O estudo explora como a publicidade de duas faces pode construir confiança, um fator crucial no processo de tomada de decisão, especialmente para indivíduos céticos. Apresentando evidências empíricas, o trabalho sugere que os chamados “anúncios de duas faces” são mais eficazes em persuadir consumidores céticos em comparação com anúncios de uma face, que apenas destacam aspectos positivos de um determinado produto ou serviço. Para esses consumidores, aparentemente, a transparência na publicidade leva a uma percepção maior de honestidade e, consequentemente, a uma maior probabilidade de compra.

Os autores concluem que a transparência através da publicidade de duas faces pode ser uma ferramenta poderosa para atrair consumidores céticos. Ao apresentar uma visão equilibrada, os anunciantes podem aumentar sua credibilidade, construir confiança e, finalmente, persuadir de maneira mais eficaz os consumidores céticos.

# Olhando para essa ideia com um grão de sal…

Generalizações são um perigo, e esse é apenas um estudo entre muitos, além de ter foco especificamente em propagandas de produtos e serviços, um universo diferente do nosso em Employer Branding. Para avaliar a possibilidade dessa ideia se sustentar no nosso contexto, teríamos que desenhar e conduzir experimentos em condições específicas, além de replicá-los de forma correta e extensa para sugerir a validade dessas conclusões para o nosso universo. Mas foi justamente um caminho parecido que fez nascer base teórica e testada sobre Employer Branding: emprestando, estudando, adaptando e testando o que os mundos do branding e do marketing de consumo aprenderam há mais tempo.

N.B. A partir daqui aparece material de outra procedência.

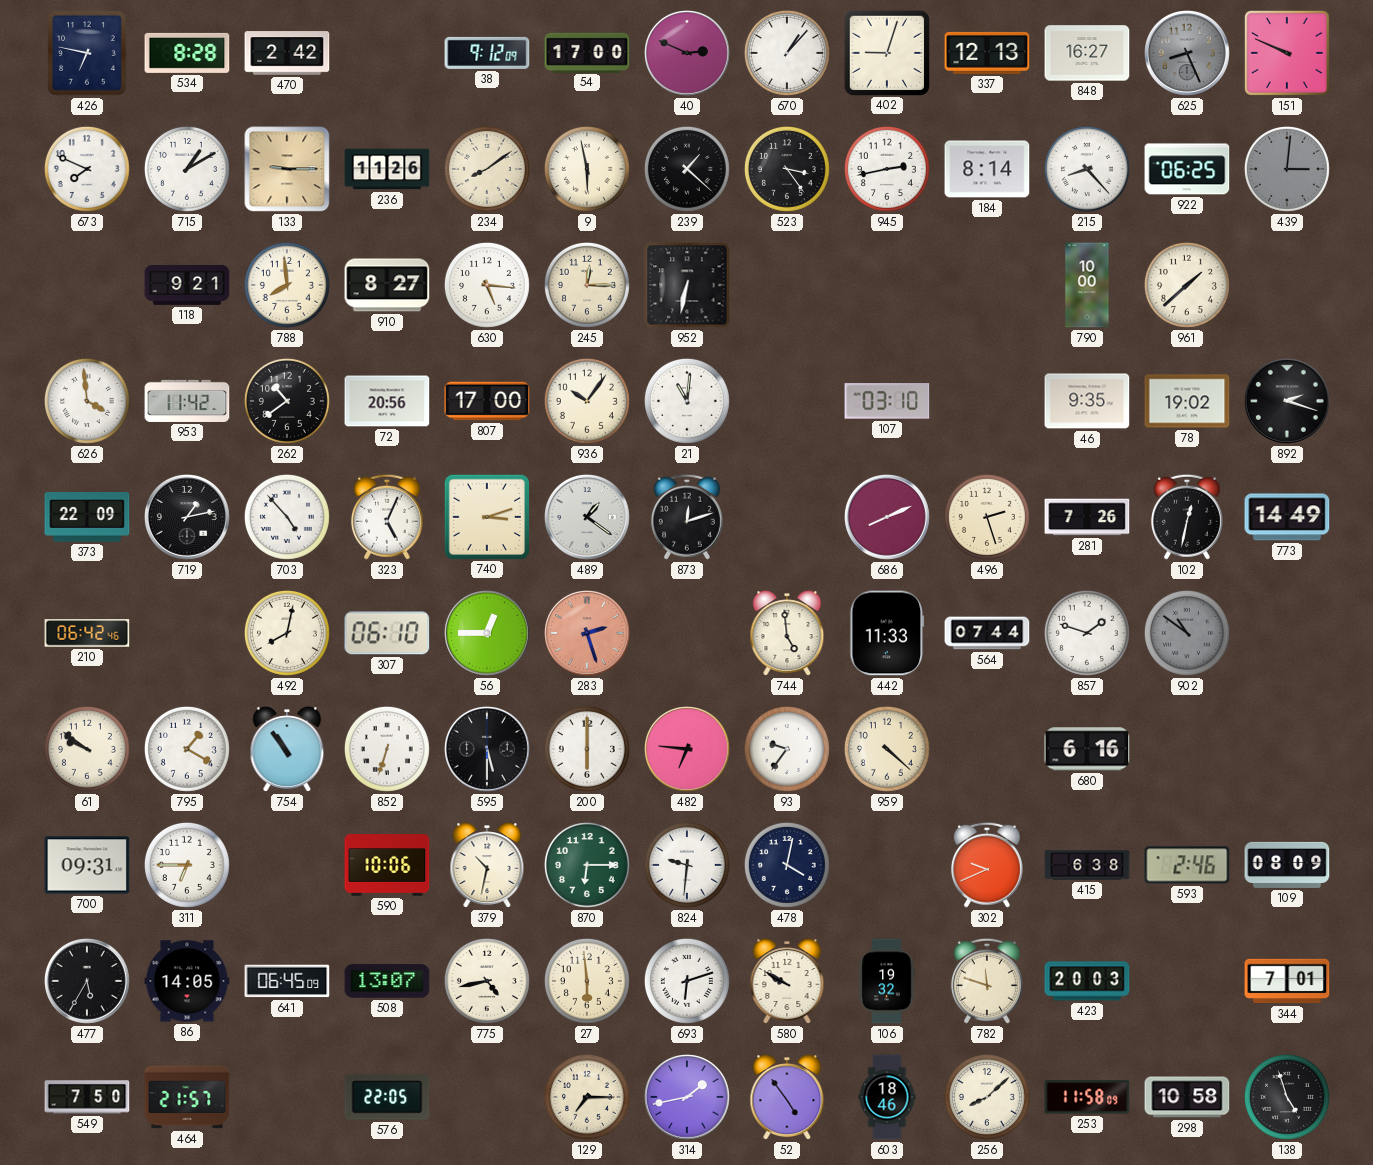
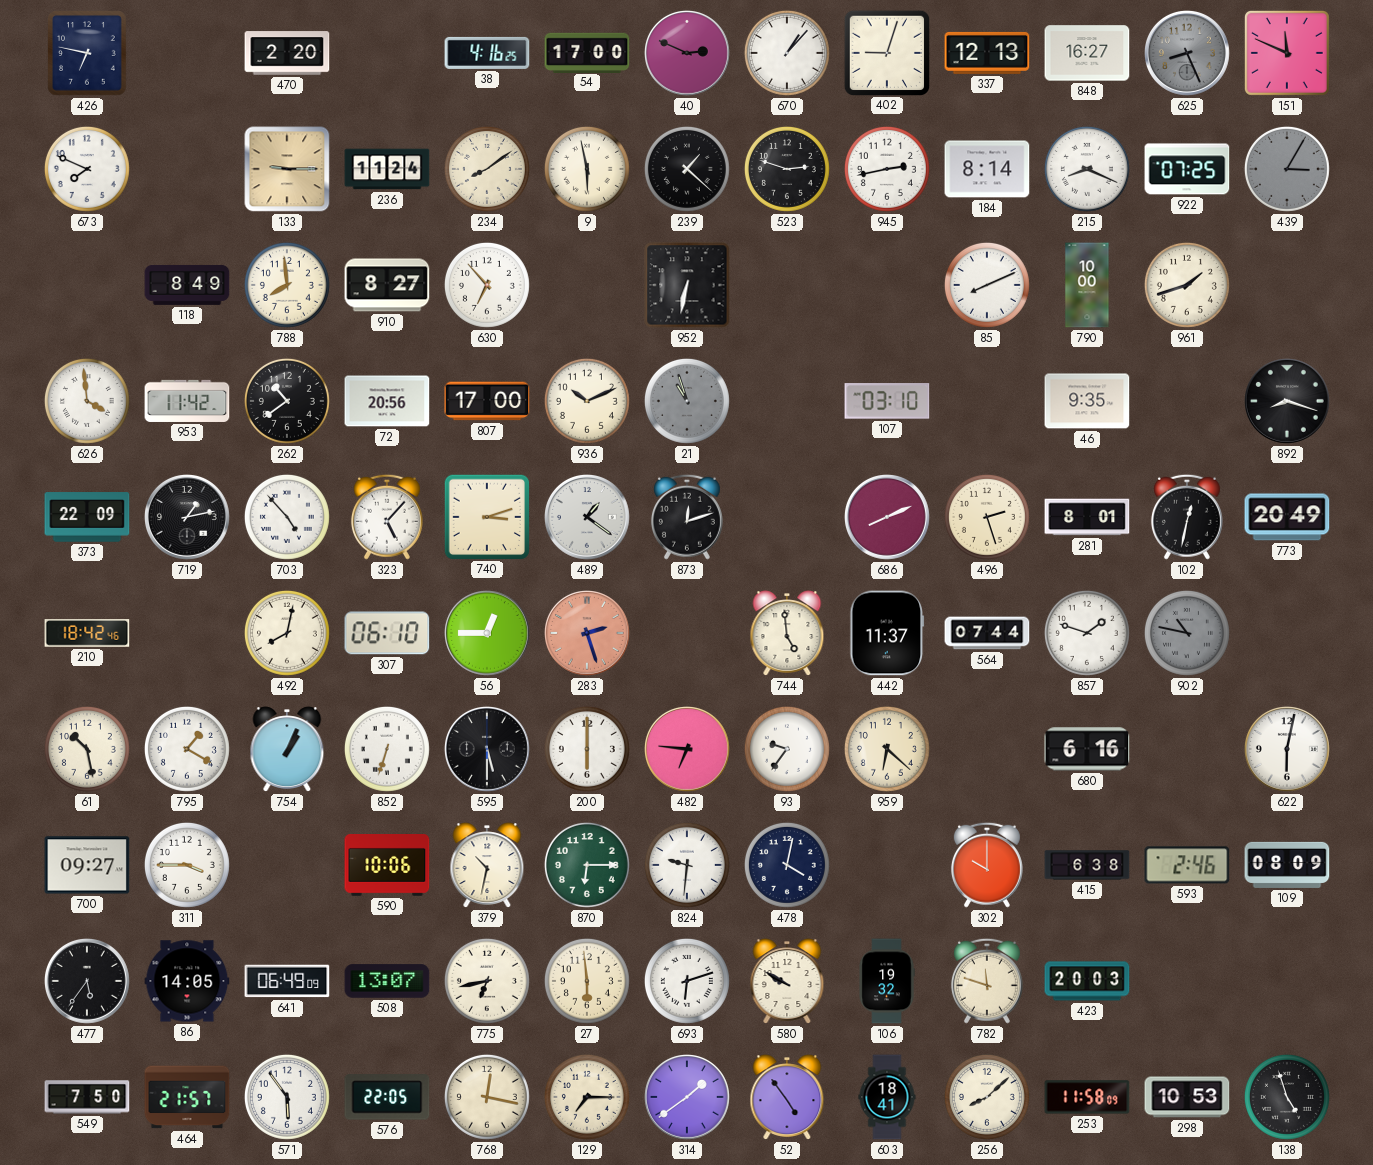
534: 8:28 -> none
470: 2:42 -> 2:20
38: 9:12 -> 4:16
151: 9:49 -> 11:49
715: 1:10 -> none
236: 11:26 -> 11:24
523: 3:24 -> 2:48
215: 8:23 -> 8:19
922: 06:25 -> 07:25
439: 3:01 -> 3:05
118: 9:21 -> 8:49
630: 5:16 -> 6:53
245: 12:15 -> none
85: none -> 8:11
961: 1:38 -> 1:42
936: 10:06 -> 10:11
21: 11:01 -> 10:57
21 dial: white -> grey
78: 19:02 -> none
892: 2:18 -> 8:18
323: 5:04 -> 5:07
281: 7:26 -> 8:01
773: 14:49 -> 20:49
210: 06:42 -> 18:42
442: 11:33 -> 11:37
902: 10:51 -> 10:47
61: 9:51 -> 10:28
754: 10:54 -> 1:04
959: 4:22 -> 6:22
622: none -> 6:02
700: 09:31 -> 09:27
311: 6:45 -> 3:45
302: 9:41 -> 10:00
477: 5:35 -> 5:36
641: 06:45 -> 06:49
775: 4:43 -> 6:43
344: 7:01 -> none
571: none -> 5:54
768: none -> 12:17
314: 1:43 -> 1:39
603: 18:46 -> 18:41
298: 10:58 -> 10:53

Na prática, eu ainda não vi uma marca empregadora trabalhando claramente esse tipo de comunicação de duas faces, ao menos não em pontos de contato abertos ao mercado. Após levantarmos luzes e sombras em um processo de diagnóstico, o mais comum é que as luzes formem a base da marca empregadora e as sombras formem um plano de ação ou algo similar. O que costumo sugerir nos projetos de que faço parte é que essas sombras, especialmente aquelas que não podem mudar significativamente com qualquer tipo de intervenção, sejam trabalhadas na marca empregadora pelo menos em pontos de contato mais íntimos com os talentos. Ainda assim, o jogo é duro e entendo a dificuldade em colocar isso em prática.

Quem sabe ao amadurecermos esse tipo de pensamento no mundo do consumo, a gente não consiga, aos poucos, levá-lo para o mundo do trabalho e da marca empregadora.